*PROBLEM DESCRIPTION*.
From the first line to the last, copy the listing exactly and omit the pictures.

*GIVEN DATA*.
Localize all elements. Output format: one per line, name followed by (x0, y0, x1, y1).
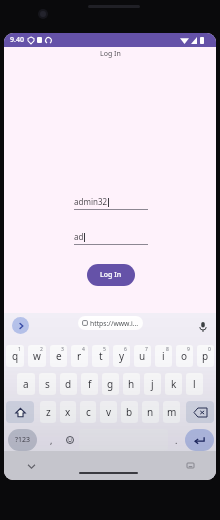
button[interactable]: 6 (113, 345, 130, 367)
button[interactable]: . (167, 429, 185, 451)
button[interactable]: 9 (176, 345, 193, 367)
button[interactable]: 4 (71, 345, 88, 367)
staticText: https://www.i… (90, 319, 139, 328)
button[interactable]: v (100, 401, 117, 423)
staticText: 8 (166, 346, 169, 353)
button[interactable]: f (81, 373, 98, 395)
button[interactable]: c (80, 401, 96, 423)
staticText: 9 (187, 346, 190, 353)
staticText: u (139, 349, 146, 363)
staticText: . (175, 434, 178, 446)
button[interactable]: Hide keyboard (24, 459, 38, 473)
staticText: i (162, 349, 165, 363)
button[interactable]: Switch keyboard (183, 458, 197, 472)
staticText: q (12, 349, 19, 363)
staticText: w (33, 349, 41, 363)
staticText: 2 (40, 346, 43, 353)
button[interactable]: 2 (28, 345, 46, 367)
staticText: l (193, 377, 196, 391)
staticText: 7 (145, 346, 148, 353)
staticText: admin32 (74, 196, 108, 207)
button[interactable]: d (60, 373, 77, 395)
staticText: r (77, 349, 82, 363)
staticText: 5 (103, 346, 106, 353)
staticText: d (65, 377, 72, 391)
staticText: x (65, 405, 71, 419)
staticText: e (56, 349, 62, 363)
button[interactable]: x (60, 401, 76, 423)
button[interactable]: s (39, 373, 56, 395)
button[interactable]: 8 (155, 345, 172, 367)
button[interactable]: Emoji (61, 429, 79, 451)
button[interactable]: ?123 (8, 429, 37, 451)
staticText: , (50, 434, 53, 446)
staticText: s (45, 377, 50, 391)
button[interactable]: m (163, 401, 180, 423)
staticText: m (167, 405, 177, 419)
staticText: g (107, 377, 114, 391)
button[interactable]: Shift (6, 401, 34, 423)
staticText: v (106, 405, 112, 419)
button[interactable]: j (144, 373, 161, 395)
staticText: t (99, 349, 103, 363)
button[interactable]: 5 (92, 345, 109, 367)
button[interactable]: Next suggestion (12, 317, 29, 334)
staticText: o (181, 349, 188, 363)
staticText: k (171, 377, 177, 391)
button[interactable]: 0 (197, 345, 214, 367)
staticText: f (88, 377, 92, 391)
button[interactable]: Enter (185, 429, 214, 451)
staticText: p (202, 349, 209, 363)
button[interactable]: b (121, 401, 138, 423)
staticText: 4 (82, 346, 85, 353)
button[interactable]: https://www.i… (82, 316, 139, 330)
button[interactable]: k (165, 373, 182, 395)
button[interactable]: g (102, 373, 119, 395)
staticText: Log In (100, 49, 121, 59)
button[interactable]: a (17, 373, 35, 395)
button[interactable]: 3 (50, 345, 67, 367)
staticText: j (151, 377, 154, 391)
staticText: a (23, 377, 29, 391)
button[interactable]: Voice input (194, 318, 212, 336)
button[interactable]: Log In (87, 264, 135, 286)
staticText: y (119, 349, 125, 363)
staticText: c (86, 405, 91, 419)
button[interactable]: l (186, 373, 203, 395)
staticText: ad (74, 231, 84, 242)
button[interactable]: n (142, 401, 159, 423)
staticText: z (46, 405, 51, 419)
button[interactable]: 7 (134, 345, 151, 367)
button[interactable]: admin32 (74, 196, 148, 210)
button[interactable]: , (42, 429, 60, 451)
staticText: 9.40 (10, 35, 24, 45)
staticText: h (128, 377, 135, 391)
staticText: 0 (208, 346, 211, 353)
staticText: b (126, 405, 133, 419)
button[interactable]: 1 (6, 345, 24, 367)
staticText: 3 (61, 346, 64, 353)
button[interactable]: h (123, 373, 140, 395)
staticText: n (147, 405, 154, 419)
staticText: Log In (100, 270, 122, 280)
button[interactable]: ad (74, 231, 148, 245)
button[interactable]: Backspace (186, 401, 214, 423)
button[interactable]: z (40, 401, 56, 423)
staticText: ?123 (15, 435, 31, 445)
staticText: 6 (124, 346, 127, 353)
staticText: 1 (18, 346, 21, 353)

*ANSWER SPACE*.
Localize all elements. Output format: one per line, name followed by (x0, y0, x1, y1).
button[interactable]: 6 (113, 345, 130, 367)
button[interactable]: . (167, 429, 185, 451)
button[interactable]: 9 (176, 345, 193, 367)
button[interactable]: 4 (71, 345, 88, 367)
staticText: https://www.i… (90, 319, 139, 328)
button[interactable]: v (100, 401, 117, 423)
staticText: 8 (166, 346, 169, 353)
button[interactable]: f (81, 373, 98, 395)
button[interactable]: c (80, 401, 96, 423)
staticText: 9 (187, 346, 190, 353)
staticText: u (139, 349, 146, 363)
staticText: . (175, 434, 178, 446)
button[interactable]: Hide keyboard (24, 459, 38, 473)
staticText: i (162, 349, 165, 363)
button[interactable]: Switch keyboard (183, 458, 197, 472)
staticText: q (12, 349, 19, 363)
staticText: w (33, 349, 41, 363)
staticText: 2 (40, 346, 43, 353)
button[interactable]: 2 (28, 345, 46, 367)
staticText: l (193, 377, 196, 391)
staticText: 7 (145, 346, 148, 353)
staticText: admin32 (74, 196, 108, 207)
button[interactable]: d (60, 373, 77, 395)
staticText: r (77, 349, 82, 363)
staticText: 5 (103, 346, 106, 353)
staticText: d (65, 377, 72, 391)
staticText: x (65, 405, 71, 419)
staticText: e (56, 349, 62, 363)
button[interactable]: x (60, 401, 76, 423)
button[interactable]: s (39, 373, 56, 395)
button[interactable]: 8 (155, 345, 172, 367)
button[interactable]: Emoji (61, 429, 79, 451)
button[interactable]: ?123 (8, 429, 37, 451)
staticText: , (50, 434, 53, 446)
staticText: s (45, 377, 50, 391)
button[interactable]: m (163, 401, 180, 423)
staticText: m (167, 405, 177, 419)
staticText: g (107, 377, 114, 391)
button[interactable]: Shift (6, 401, 34, 423)
staticText: v (106, 405, 112, 419)
button[interactable]: j (144, 373, 161, 395)
staticText: t (99, 349, 103, 363)
button[interactable]: 5 (92, 345, 109, 367)
button[interactable]: Next suggestion (12, 317, 29, 334)
staticText: o (181, 349, 188, 363)
staticText: k (171, 377, 177, 391)
button[interactable]: 0 (197, 345, 214, 367)
staticText: f (88, 377, 92, 391)
button[interactable]: Enter (185, 429, 214, 451)
staticText: p (202, 349, 209, 363)
button[interactable]: b (121, 401, 138, 423)
staticText: 4 (82, 346, 85, 353)
button[interactable]: https://www.i… (82, 316, 139, 330)
button[interactable]: k (165, 373, 182, 395)
button[interactable]: g (102, 373, 119, 395)
staticText: Log In (100, 49, 121, 59)
button[interactable]: a (17, 373, 35, 395)
button[interactable]: 3 (50, 345, 67, 367)
staticText: j (151, 377, 154, 391)
staticText: a (23, 377, 29, 391)
button[interactable]: Voice input (194, 318, 212, 336)
button[interactable]: Log In (87, 264, 135, 286)
staticText: y (119, 349, 125, 363)
staticText: c (86, 405, 91, 419)
button[interactable]: l (186, 373, 203, 395)
staticText: ad (74, 231, 84, 242)
button[interactable]: n (142, 401, 159, 423)
staticText: z (46, 405, 51, 419)
button[interactable]: 7 (134, 345, 151, 367)
button[interactable]: admin32 (74, 196, 148, 210)
button[interactable]: , (42, 429, 60, 451)
staticText: 9.40 (10, 35, 24, 45)
staticText: h (128, 377, 135, 391)
staticText: 0 (208, 346, 211, 353)
staticText: b (126, 405, 133, 419)
button[interactable]: 1 (6, 345, 24, 367)
staticText: 3 (61, 346, 64, 353)
button[interactable]: h (123, 373, 140, 395)
staticText: n (147, 405, 154, 419)
staticText: Log In (100, 270, 122, 280)
button[interactable]: ad (74, 231, 148, 245)
button[interactable]: Backspace (186, 401, 214, 423)
button[interactable]: z (40, 401, 56, 423)
staticText: ?123 (15, 435, 31, 445)
staticText: 6 (124, 346, 127, 353)
staticText: 1 (18, 346, 21, 353)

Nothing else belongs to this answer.